High Income Credit: European Bank At1s – A Relative Safe Haven
Valuations are attractive on both AT1 CoCos and global high yield (HY), with spreads of 550 bps and 600 bps, respectively. Nevertheless, we view AT1s as very well positioned to outperform in the coming years, underpinned by resilient credit quality in an uncertain environment and remote default risk in a context of rising defaults. There is an opportunity to capture attractive spreads of around 550 bps, around 400 bps of pick-up compared to global investment grade corporate bonds. Meanwhile, extension risk is a positive tailwind, and we believe investors would strongly benefit from a re-pricing to call of the market.

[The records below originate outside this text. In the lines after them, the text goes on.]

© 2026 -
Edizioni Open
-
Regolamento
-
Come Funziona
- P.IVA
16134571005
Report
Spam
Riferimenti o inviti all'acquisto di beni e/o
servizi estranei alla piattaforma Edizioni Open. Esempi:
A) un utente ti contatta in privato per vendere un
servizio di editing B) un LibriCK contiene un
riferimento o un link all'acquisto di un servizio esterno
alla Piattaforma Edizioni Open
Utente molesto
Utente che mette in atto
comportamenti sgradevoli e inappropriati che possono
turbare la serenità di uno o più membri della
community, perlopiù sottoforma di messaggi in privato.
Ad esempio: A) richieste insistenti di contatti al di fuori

AT1 CoCos and global HY have performed broadly in-line YTD, with total returns still slightly negative (-3.1 and -2.6% respectively).
Despite significant drawdowns due to Covid-19 related uncertainty, both asset classes have recovered around 80% of the drawdown. Prices have significantly recovered as a result of unprecedented global coordinated fiscal and monetary easing, as well as positive economic momentum driven by gradual easing of lockdown measures in most developed economies.While performance is broadly in-line on a YTD basis, AT1 CoCos have significantly outperformed global HY over the past five years (total returns of 44% versus 29% respectively). While we see value for high income investors in both asset classes, we continue to see European bank AT1 CoCos as extremely well positioned to continue outperforming over the next five years. Our view is driven by resilient fundamentals in the face of Covid-19 uncertainty, supportive technicals and attractive valuations.